From the records below, copy out exactly the lines from the one containing "Jobvermittlung" to the one containing "digitalen Inhalten auf", both included. Add nothing else.

=== Information provided ===

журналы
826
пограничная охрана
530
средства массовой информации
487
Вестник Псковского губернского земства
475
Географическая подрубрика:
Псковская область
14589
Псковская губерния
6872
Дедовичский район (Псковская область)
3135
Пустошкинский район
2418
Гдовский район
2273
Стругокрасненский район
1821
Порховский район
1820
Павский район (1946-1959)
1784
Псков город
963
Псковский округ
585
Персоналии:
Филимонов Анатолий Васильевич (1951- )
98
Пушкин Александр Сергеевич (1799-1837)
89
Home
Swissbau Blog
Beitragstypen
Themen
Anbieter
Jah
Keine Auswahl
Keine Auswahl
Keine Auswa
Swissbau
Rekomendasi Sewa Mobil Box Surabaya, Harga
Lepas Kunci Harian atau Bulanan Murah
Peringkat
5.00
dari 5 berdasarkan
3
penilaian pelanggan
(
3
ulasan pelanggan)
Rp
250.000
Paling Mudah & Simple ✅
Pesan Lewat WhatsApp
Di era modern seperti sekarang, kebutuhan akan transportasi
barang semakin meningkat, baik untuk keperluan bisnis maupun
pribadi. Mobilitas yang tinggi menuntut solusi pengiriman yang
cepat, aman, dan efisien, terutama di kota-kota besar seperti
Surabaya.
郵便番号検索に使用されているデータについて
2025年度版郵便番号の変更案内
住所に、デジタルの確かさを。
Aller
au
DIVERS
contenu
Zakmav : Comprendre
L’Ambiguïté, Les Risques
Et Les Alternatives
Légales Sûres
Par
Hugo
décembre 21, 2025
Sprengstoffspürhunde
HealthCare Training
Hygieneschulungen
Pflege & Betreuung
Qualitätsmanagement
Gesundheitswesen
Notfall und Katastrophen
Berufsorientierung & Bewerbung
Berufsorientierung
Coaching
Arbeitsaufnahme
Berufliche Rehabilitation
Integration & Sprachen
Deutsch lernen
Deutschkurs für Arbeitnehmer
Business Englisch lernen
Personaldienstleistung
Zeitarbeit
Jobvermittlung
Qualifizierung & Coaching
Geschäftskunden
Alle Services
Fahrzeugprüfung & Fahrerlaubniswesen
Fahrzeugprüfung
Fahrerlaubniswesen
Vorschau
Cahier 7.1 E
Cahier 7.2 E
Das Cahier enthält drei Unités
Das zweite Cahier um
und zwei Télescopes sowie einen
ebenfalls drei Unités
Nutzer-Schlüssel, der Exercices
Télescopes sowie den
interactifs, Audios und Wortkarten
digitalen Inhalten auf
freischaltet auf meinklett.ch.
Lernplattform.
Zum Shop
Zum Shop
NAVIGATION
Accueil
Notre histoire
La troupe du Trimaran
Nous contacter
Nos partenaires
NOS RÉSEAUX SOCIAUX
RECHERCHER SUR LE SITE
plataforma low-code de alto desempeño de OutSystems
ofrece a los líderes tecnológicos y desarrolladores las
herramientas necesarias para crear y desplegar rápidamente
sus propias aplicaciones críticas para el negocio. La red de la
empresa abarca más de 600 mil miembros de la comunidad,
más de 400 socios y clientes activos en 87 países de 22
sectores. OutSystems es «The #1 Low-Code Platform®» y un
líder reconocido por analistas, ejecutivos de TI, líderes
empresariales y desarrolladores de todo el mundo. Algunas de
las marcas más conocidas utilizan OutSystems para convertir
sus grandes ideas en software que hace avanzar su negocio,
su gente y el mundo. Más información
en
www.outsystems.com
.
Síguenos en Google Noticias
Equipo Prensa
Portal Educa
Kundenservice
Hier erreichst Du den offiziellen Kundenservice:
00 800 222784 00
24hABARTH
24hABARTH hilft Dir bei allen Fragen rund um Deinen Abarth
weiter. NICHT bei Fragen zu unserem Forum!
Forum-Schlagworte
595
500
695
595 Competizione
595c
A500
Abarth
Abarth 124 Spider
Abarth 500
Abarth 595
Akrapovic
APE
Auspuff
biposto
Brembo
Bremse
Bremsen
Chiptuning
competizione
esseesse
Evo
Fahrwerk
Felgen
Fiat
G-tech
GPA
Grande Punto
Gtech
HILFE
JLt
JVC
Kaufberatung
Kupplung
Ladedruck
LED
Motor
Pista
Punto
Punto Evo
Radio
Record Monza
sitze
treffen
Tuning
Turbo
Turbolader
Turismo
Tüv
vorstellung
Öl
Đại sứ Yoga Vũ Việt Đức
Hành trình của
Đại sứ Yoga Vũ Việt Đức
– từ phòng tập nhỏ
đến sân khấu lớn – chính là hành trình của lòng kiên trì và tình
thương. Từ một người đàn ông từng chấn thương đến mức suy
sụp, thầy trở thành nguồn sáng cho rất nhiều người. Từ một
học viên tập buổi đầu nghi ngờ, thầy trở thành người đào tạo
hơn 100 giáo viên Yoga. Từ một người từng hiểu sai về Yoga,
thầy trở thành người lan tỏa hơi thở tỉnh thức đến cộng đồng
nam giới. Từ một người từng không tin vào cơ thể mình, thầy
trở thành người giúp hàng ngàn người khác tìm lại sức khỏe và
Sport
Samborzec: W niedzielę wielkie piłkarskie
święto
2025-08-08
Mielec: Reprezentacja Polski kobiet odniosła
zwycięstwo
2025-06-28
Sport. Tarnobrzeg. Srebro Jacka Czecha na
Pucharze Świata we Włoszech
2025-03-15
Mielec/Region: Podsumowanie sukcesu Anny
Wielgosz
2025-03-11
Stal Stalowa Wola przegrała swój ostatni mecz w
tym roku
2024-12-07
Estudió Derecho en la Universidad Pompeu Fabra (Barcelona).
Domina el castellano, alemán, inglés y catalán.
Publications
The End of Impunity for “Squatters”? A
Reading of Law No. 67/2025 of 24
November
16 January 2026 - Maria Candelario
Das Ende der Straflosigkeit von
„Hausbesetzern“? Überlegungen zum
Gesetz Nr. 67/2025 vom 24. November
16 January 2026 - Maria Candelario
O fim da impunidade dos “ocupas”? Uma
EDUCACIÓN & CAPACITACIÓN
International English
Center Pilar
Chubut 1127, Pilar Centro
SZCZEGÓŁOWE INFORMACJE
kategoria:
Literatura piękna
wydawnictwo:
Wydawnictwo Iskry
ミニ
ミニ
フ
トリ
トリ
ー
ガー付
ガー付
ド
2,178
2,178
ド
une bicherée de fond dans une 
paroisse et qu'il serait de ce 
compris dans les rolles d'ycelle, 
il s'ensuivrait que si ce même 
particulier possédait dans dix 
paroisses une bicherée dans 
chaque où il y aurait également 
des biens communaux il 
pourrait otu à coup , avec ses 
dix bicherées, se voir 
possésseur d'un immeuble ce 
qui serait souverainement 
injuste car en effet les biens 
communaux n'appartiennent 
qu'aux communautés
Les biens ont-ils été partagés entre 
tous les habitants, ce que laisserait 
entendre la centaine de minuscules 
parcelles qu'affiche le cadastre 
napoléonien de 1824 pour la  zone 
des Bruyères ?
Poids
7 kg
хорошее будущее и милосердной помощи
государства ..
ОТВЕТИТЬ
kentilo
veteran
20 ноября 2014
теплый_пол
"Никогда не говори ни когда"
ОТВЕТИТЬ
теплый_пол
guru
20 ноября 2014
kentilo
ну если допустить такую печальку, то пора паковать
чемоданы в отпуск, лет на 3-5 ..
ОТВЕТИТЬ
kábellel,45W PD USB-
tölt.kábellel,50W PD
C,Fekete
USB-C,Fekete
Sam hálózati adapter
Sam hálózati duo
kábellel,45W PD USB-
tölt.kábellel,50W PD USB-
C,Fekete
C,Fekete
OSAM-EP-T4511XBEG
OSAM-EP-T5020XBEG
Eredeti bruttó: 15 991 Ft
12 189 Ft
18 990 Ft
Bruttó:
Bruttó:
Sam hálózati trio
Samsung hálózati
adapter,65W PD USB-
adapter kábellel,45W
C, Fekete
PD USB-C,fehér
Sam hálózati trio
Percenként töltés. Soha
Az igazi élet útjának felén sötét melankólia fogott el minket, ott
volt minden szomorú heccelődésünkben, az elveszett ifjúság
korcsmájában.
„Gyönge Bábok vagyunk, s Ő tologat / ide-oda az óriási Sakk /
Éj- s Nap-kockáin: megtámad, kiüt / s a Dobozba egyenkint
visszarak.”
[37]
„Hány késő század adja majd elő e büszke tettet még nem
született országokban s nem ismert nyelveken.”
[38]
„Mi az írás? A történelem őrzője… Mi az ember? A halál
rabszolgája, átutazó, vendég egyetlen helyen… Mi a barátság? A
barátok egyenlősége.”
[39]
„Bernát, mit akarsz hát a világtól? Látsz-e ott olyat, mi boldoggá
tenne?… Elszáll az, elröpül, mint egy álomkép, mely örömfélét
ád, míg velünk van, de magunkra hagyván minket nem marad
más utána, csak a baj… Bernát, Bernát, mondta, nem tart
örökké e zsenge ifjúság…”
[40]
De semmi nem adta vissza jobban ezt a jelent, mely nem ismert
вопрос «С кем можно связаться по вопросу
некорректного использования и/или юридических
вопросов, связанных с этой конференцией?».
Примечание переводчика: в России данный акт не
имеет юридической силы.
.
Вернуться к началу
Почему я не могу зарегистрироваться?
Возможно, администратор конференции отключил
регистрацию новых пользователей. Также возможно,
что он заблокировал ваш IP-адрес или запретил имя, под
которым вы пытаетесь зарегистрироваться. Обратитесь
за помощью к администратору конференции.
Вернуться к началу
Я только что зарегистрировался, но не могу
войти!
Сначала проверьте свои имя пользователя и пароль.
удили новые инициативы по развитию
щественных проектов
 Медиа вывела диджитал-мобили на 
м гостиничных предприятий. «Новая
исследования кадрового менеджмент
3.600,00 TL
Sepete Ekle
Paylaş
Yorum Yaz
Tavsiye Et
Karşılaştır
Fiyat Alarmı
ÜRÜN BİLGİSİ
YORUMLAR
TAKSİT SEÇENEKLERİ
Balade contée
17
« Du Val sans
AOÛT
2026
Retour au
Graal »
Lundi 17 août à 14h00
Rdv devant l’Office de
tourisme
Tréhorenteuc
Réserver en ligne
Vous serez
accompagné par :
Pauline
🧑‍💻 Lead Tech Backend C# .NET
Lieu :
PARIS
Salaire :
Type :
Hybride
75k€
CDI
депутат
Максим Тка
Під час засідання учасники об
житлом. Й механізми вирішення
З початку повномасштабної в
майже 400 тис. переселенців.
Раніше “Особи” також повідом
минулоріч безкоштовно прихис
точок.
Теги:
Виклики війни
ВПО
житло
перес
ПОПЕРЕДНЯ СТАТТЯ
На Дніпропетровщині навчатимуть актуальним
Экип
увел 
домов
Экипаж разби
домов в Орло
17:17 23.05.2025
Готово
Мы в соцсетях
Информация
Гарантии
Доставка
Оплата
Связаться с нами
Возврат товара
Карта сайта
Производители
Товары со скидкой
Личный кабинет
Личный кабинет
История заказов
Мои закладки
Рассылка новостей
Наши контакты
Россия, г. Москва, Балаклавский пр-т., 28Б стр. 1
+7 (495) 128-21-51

===

→ **Response box**:
Jobvermittlung
Qualifizierung & Coaching
Geschäftskunden
Alle Services
Fahrzeugprüfung & Fahrerlaubniswesen
Fahrzeugprüfung
Fahrerlaubniswesen
Vorschau
Cahier 7.1 E
Cahier 7.2 E
Das Cahier enthält drei Unités
Das zweite Cahier um
und zwei Télescopes sowie einen
ebenfalls drei Unités
Nutzer-Schlüssel, der Exercices
Télescopes sowie den
interactifs, Audios und Wortkarten
digitalen Inhalten auf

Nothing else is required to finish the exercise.